Mansfield Plantation is a well-preserved antebellum rice plantation, established in 1718 on the banks of the Black River in historic Georgetown County, South Carolina.

History
Spanning nearly  of pine forest, rice fields and cypress swamps, Mansfield Plantation was once one of the largest rice producing plantation in the country.  Mansfield, along with adjacent rice plantations up and down the Black River, provided much of Europe with "Carolina Gold" rice during the late 18th and early 19th centuries.  
Rice growing was made possible by:
 perfecting irrigation techniques using tidal water and manmade dykes.
 experimentation with natural fertilizers.
 most notably, African-American slave labor.

After the American Civil War, rice production became too expensive and soon the plantations fell into bankruptcy and were sold off to new owners.

Present day
Today, Mansfield Plantation is preserved as an authentic rice plantation, complete with the original plantation home, a school house, live oak avenue ("oak allée"), chapel, guest house, and grounds. It also has the only remaining winnowing barn in Georgetown County, where rice grains were processed for shipment.

Restoration
Undergoing restoration is a slave village of 7 slave cabins and a chapel.

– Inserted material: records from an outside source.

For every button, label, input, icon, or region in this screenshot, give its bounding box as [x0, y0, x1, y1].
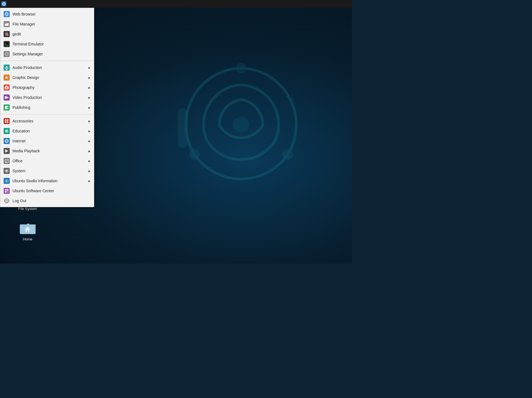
- menu-apps-section: Accessories ▶ Education ▶: [0, 115, 94, 207]
- taskbar: [0, 0, 352, 8]
- system-label: System: [12, 169, 88, 173]
- svg-rect-33: [6, 86, 7, 87]
- accessories-icon: [4, 118, 10, 124]
- menu-item-graphic-design[interactable]: Graphic Design ▶: [0, 73, 94, 83]
- media-playback-label: Media Playback: [12, 149, 88, 153]
- menu-item-publishing[interactable]: Publishing ▶: [0, 102, 94, 112]
- svg-rect-36: [5, 106, 7, 109]
- svg-line-60: [7, 172, 8, 172]
- filesystem-label: File System: [18, 207, 37, 211]
- svg-line-61: [7, 170, 8, 170]
- internet-arrow: ▶: [88, 140, 91, 143]
- menu-item-photography[interactable]: Photography ▶: [0, 83, 94, 93]
- menu-item-internet[interactable]: Internet ▶: [0, 136, 94, 146]
- video-production-icon: [4, 94, 10, 101]
- svg-rect-12: [5, 23, 9, 23]
- svg-text:i: i: [6, 179, 7, 183]
- gedit-icon: [4, 31, 10, 37]
- svg-marker-49: [5, 149, 8, 153]
- menu-item-accessories[interactable]: Accessories ▶: [0, 116, 94, 126]
- svg-rect-41: [5, 121, 6, 123]
- education-arrow: ▶: [88, 130, 91, 133]
- ubuntu-studio-info-arrow: ▶: [88, 179, 91, 183]
- photography-label: Photography: [12, 85, 88, 90]
- menu-item-terminal[interactable]: Terminal Emulator: [0, 39, 94, 49]
- menu-item-office[interactable]: Office ▶: [0, 156, 94, 166]
- svg-rect-34: [5, 96, 7, 99]
- education-label: Education: [12, 129, 88, 133]
- ubuntu-studio-info-icon: i: [4, 178, 10, 184]
- system-arrow: ▶: [88, 170, 91, 173]
- svg-point-0: [234, 118, 248, 131]
- graphic-design-arrow: ▶: [88, 76, 91, 79]
- svg-rect-82: [27, 230, 28, 232]
- ubuntu-studio-info-label: Ubuntu Studio Information: [12, 179, 88, 183]
- svg-point-28: [5, 76, 6, 78]
- desktop-icon-home[interactable]: Home: [15, 219, 40, 241]
- desktop: Web Browser File Manager: [0, 0, 352, 264]
- svg-marker-35: [7, 97, 9, 98]
- photography-arrow: ▶: [88, 86, 91, 89]
- file-manager-icon: [4, 21, 10, 27]
- menu-item-media-playback[interactable]: Media Playback ▶: [0, 146, 94, 156]
- menu-item-gedit[interactable]: gedit: [0, 29, 94, 39]
- menu-item-logout[interactable]: Log Out: [0, 196, 94, 206]
- home-label: Home: [23, 237, 33, 241]
- menu-pinned-section: Web Browser File Manager: [0, 8, 94, 60]
- svg-rect-65: [5, 189, 6, 191]
- photography-icon: [4, 84, 10, 91]
- publishing-label: Publishing: [12, 105, 88, 110]
- media-playback-arrow: ▶: [88, 150, 91, 153]
- taskbar-icon: [1, 1, 6, 6]
- logout-label: Log Out: [12, 199, 91, 203]
- menu-item-ubuntu-software[interactable]: Ubuntu Software Center: [0, 186, 94, 196]
- ubuntu-software-label: Ubuntu Software Center: [12, 189, 91, 193]
- svg-rect-42: [7, 121, 8, 123]
- settings-label: Settings Manager: [12, 52, 91, 56]
- svg-line-59: [5, 170, 6, 170]
- menu-item-video-production[interactable]: Video Production ▶: [0, 93, 94, 102]
- svg-point-54: [6, 170, 7, 172]
- ubuntu-software-icon: [4, 188, 10, 194]
- svg-point-1: [237, 64, 245, 72]
- svg-rect-4: [178, 108, 188, 148]
- audio-production-label: Audio Production: [12, 65, 88, 70]
- menu-divider-2: [0, 114, 94, 114]
- svg-point-6: [3, 3, 4, 4]
- svg-line-62: [5, 172, 6, 172]
- graphic-design-icon: [4, 75, 10, 81]
- svg-rect-67: [5, 191, 6, 192]
- publishing-arrow: ▶: [88, 106, 91, 109]
- svg-rect-11: [5, 23, 6, 24]
- gedit-label: gedit: [12, 32, 91, 36]
- svg-rect-40: [7, 119, 8, 121]
- taskbar-menu-button[interactable]: [0, 0, 8, 8]
- office-icon: [4, 158, 10, 164]
- svg-point-3: [191, 151, 199, 159]
- menu-item-settings[interactable]: Settings Manager: [0, 49, 94, 59]
- menu-item-web-browser[interactable]: Web Browser: [0, 9, 94, 19]
- svg-rect-38: [7, 108, 8, 109]
- svg-rect-24: [6, 66, 7, 68]
- graphic-design-label: Graphic Design: [12, 75, 88, 80]
- menu-divider-1: [0, 61, 94, 61]
- menu-item-audio-production[interactable]: Audio Production ▶: [0, 63, 94, 73]
- settings-icon: [4, 51, 10, 57]
- accessories-label: Accessories: [12, 119, 88, 123]
- svg-rect-66: [7, 189, 8, 191]
- terminal-label: Terminal Emulator: [12, 42, 91, 46]
- menu-item-education[interactable]: Education ▶: [0, 126, 94, 136]
- video-production-label: Video Production: [12, 95, 88, 100]
- education-icon: [4, 128, 10, 134]
- menu-item-file-manager[interactable]: File Manager: [0, 19, 94, 29]
- svg-point-2: [284, 151, 292, 159]
- menu-item-ubuntu-studio-info[interactable]: i Ubuntu Studio Information ▶: [0, 176, 94, 186]
- office-label: Office: [12, 159, 88, 163]
- office-arrow: ▶: [88, 160, 91, 163]
- menu-item-system[interactable]: System ▶: [0, 166, 94, 176]
- home-icon-image: [19, 219, 36, 235]
- internet-label: Internet: [12, 139, 88, 143]
- svg-rect-37: [7, 106, 8, 107]
- svg-point-29: [7, 76, 8, 78]
- svg-point-30: [6, 78, 7, 79]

In 2009, the entire plantation underwent a privately funded, massive restoration project to keep its distinct history alive for generations to come.  It is said to be the only American plantation saved from development and reclaimed by a direct descendant of the original owners.

Media
Mansfield Plantation has been featured in numerous films, documentaries and television shows.  It served as the backdrop for scenes from Mel Gibson's 2000 film, The Patriot. In 2006, the Fox network filmed two segments of their primetime television series Treasure Hunters at Mansfield and the Fine Living Network filmed a documentary at Mansfield Plantation for their television series Windshield America.

See also
National Register of Historic Places listings in Georgetown County, South Carolina
Plantations in South Carolina

Gallery

References

External links 

Mansfieldplantation.com: Official Mansfield Plantation website
Mansfieldplantation.com: Interactive plantation map
Mansfield Plantation Photos & History
NPS.org: When Rice Was King —  a National Park Service Teaching with Historic Places (TwHP) lesson plan.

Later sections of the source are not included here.